Edwin Clark, director of operations for Rail
Management Corp. (RMC) in Panama City Beach, Fla., which owns
the railway, said Tuesday in a prepared statement regarding
Inland's closure: "This is a real jolt to us, and we're going
to have to work with the present shippers and Carter County
officials to try to find some business. Obviously we have
to do that in order to continue.
"As we have stated previously, we will do everything
possible to keep the railroad operating and welcome any assistance
from the local community."
City and county leaders apparently are not going
to let Inland go down without a fight. County Executive Dale
Fair said Tuesday that they are preparing an incentive package
to present to Inland headquarters in hopes that it might sway
a corporate decision, announced Friday, to close the West
Elk Avenue plant.
If Inland closes, East Tennessee Railway (ETRY)

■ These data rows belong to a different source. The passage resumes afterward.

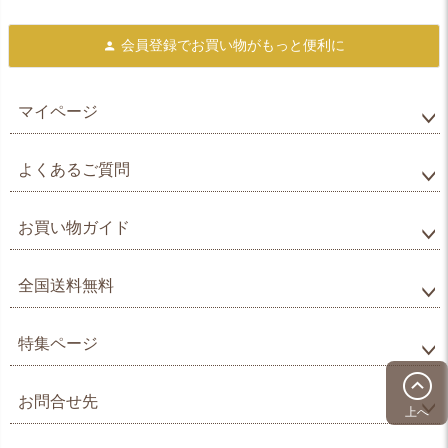
会員登録で
お買い物がもっと便利に
マイページ
よくあるご質問
お買い物ガイド
全国送料無料
特集ページ
お問合せ先
上へ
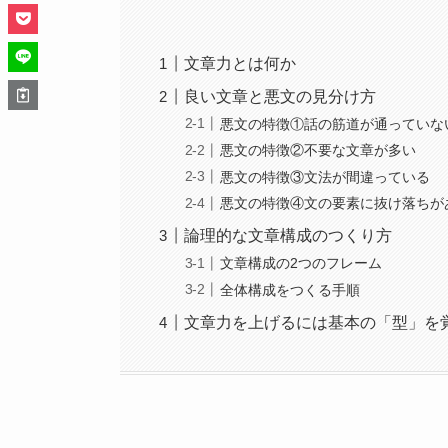
文章力とは何か
良い文章と悪文の見分け方
悪文の特徴①話の筋道が通っていな
悪文の特徴②不要な文章が多い
悪文の特徴③文法が間違っている
悪文の特徴④文の要素に抜け落ちが
論理的な文章構成のつくり方
文章構成の2つのフレーム
全体構成をつくる手順
文章力を上げるには基本の「型」を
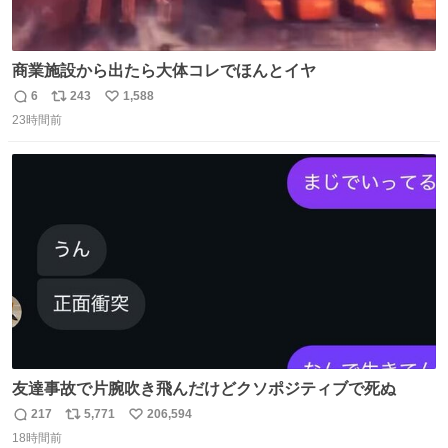
商業施設から出たら大体コレでほんとイヤ
6
243
1,588
返
リ
い
23時間前
信
ポ
い
数
ス
ね
ト
数
数
友達事故で片腕吹き飛んだけどクソポジティブで死ぬ
217
5,771
206,594
返
リ
い
18時間前
信
ポ
い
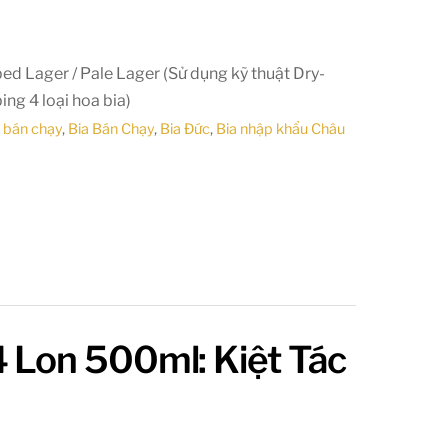
%
d Lager / Pale Lager (Sử dụng kỹ thuật Dry-
ng 4 loại hoa bia)
 bán chạy
,
Bia Bán Chạy
,
Bia Đức
,
Bia nhập khẩu Châu
Lon 500ml: Kiệt Tác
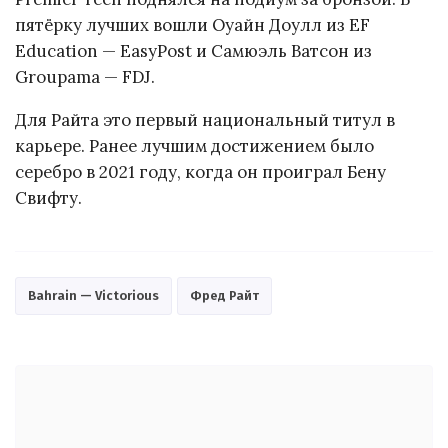
пятёрку лучших вошли Оуайн Доулл из EF
Education — EasyPost и Самюэль Ватсон из
Groupama — FDJ.
Для Райта это первый национальный титул в
карьере. Ранее лучшим достижением было
серебро в 2021 году, когда он проиграл Бену
Свифту.
Bahrain — Victorious
Фред Райт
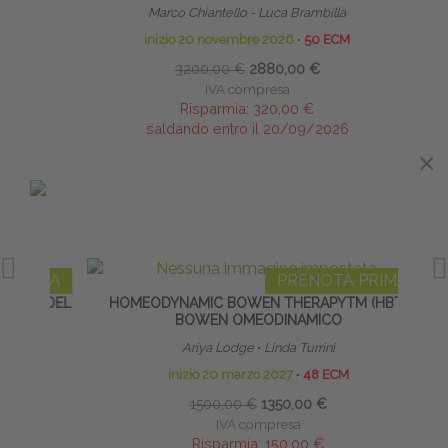
tella
Marco Chiantello - Luca Brambilla
inizio 20 novembre 2026
∙
50 ECM
3200,00 €
2880,00 €
IVA compresa
Risparmia:
320,00 €
saldando entro il 20/09/2026
×
×
IN EVIDENZA
IMA
PRENOTA PRIMA
TO DEL
HOMEODYNAMIC BOWEN THERAPYTM (HBT)
SALU
BOWEN OMEODINAMICO
I
Ariya Lodge
∙
Linda Turrini
inizio 20 marzo 2027
∙
48 ECM
1500,00 €
1350,00 €
IVA compresa
Risparmia:
150,00 €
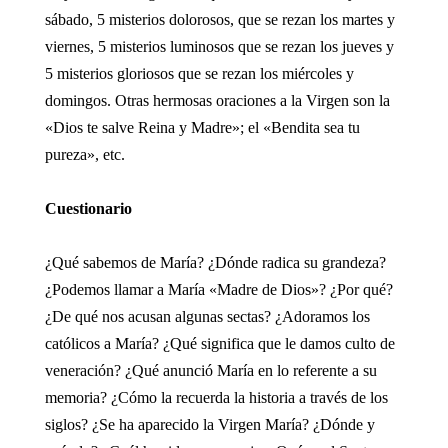
sábado, 5 misterios dolorosos, que se rezan los martes y
viernes, 5 misterios luminosos que se rezan los jueves y
5 misterios gloriosos que se rezan los miércoles y
domingos. Otras hermosas oraciones a la Virgen son la
«Dios te salve Reina y Madre»; el «Bendita sea tu
pureza», etc.
Cuestionario
¿Qué sabemos de María? ¿Dónde radica su grandeza?
¿Podemos llamar a María «Madre de Dios»? ¿Por qué?
¿De qué nos acusan algunas sectas? ¿Adoramos los
católicos a María? ¿Qué significa que le damos culto de
veneración? ¿Qué anunció María en lo referente a su
memoria? ¿Cómo la recuerda la historia a través de los
siglos? ¿Se ha aparecido la Virgen María? ¿Dónde y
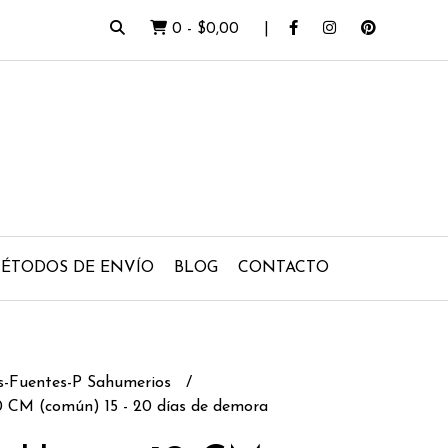
0
-
$0,00
ÉTODOS DE ENVÍO
BLOG
CONTACTO
s-Fuentes-P Sahumerios
0 CM (común) 15 - 20 días de demora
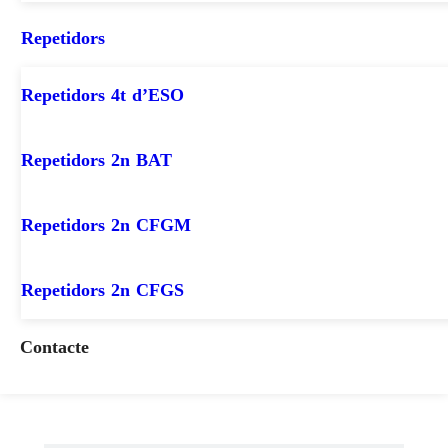
Repetidors
Repetidors 4t d’ESO
Repetidors 2n BAT
Repetidors 2n CFGM
Repetidors 2n CFGS
Contacte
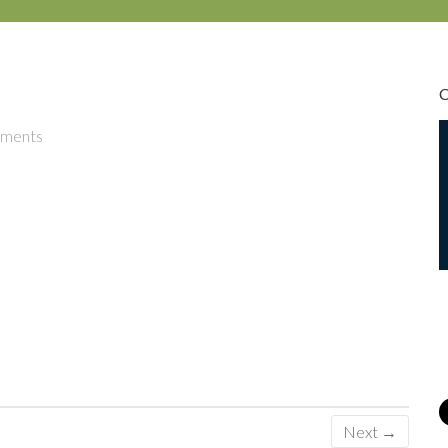
ments
Next →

will have only one customer left in Elizabethton and three
in Johnson City, said Keith Holley, general manager of the
railway. "We're working on a couple of prospects, but there's
no guarantee."
The good news, he said, is "we're not going to
go anywhere right yet. It's going to get real interesting
though if something doesn't change."
In his nearly 26 years with the railway, Holley
said he has seen 18 customers either close or quit using the
rail altogether.
"I just hope things work out. I hate it that
Inland Container is going to close. There are several husband-and-wife
who teams work there; brothers, fathers, sons. I hate it for
the families. Those were good-paying jobs," Holley said.
Chartered in 1866 as the East Tennessee &
Western North Carolina Railroad, the line ran from Johnson
City to Boone, N.C. By the time the railroad was purchased
by RMC in 1983, the rail line that runs from Elizabethton,
through Doe River Gorge in Hampton, to Boone had been abandoned.
Today, ETRY uses only 11 miles of the original track.
The railway also has just two engines remaining,
which are stationed in Johnson City. "We keep them over here,
but we use just one at a time. We have to do inspections on
a 92-day basis and we run the other one while I have one down
for inspection. We've got to have a spare," Holley said.
ETRY also has cut its employee base down from
approximately 14 employees in the last 26 years to two: Holley
and Darrell Edwards. "We do it all. We do the office work,
run the train, inspect the track, do locomotive maintenance
if it needs to be done. It makes for some trying times, believe
me," Holley said.
But ETRY is not alone. "The company that owns
us owns 14 railroads. I talk to them fairly regularly and
they're in the same shape we are. Manufacturing is leaving
and the only thing that's building new is Wal-Mart. We all
can't work for Wal-Mart," he said.
Holley blames the demise of the railway on the
North Atlantic Free Trade Agreement, which opened the doors
for a mass exodus of manufacturing to foreign countries.
"That's what's killing us. NAFTA," Holley said.
"And here's the thing. Every politician in Washington signed
the NAFTA bill -- Democrat and Republican alike. ... They
can go to China, a Communist country, and have a pair of tennis
shoes made for probably a buck, then ship it over here and
distribute it, and still charge $125 for a pair of tennis
shoes."
Manufactured items don't move by rail as they
once did, he said, though "the trains are a lot more fuel
efficient than trucks. But go down the interstate and look
at all the trucks."
One day, on a return trip from Gatlinburg, Holley
said he counted 447 trucks on the interstate from the Sevierville
exit to the Bulls Gap exit.
"I didn't count any that were parked in the rest
areas and service stations -- just what I could see on the
road. And it's only going to get worse," he said.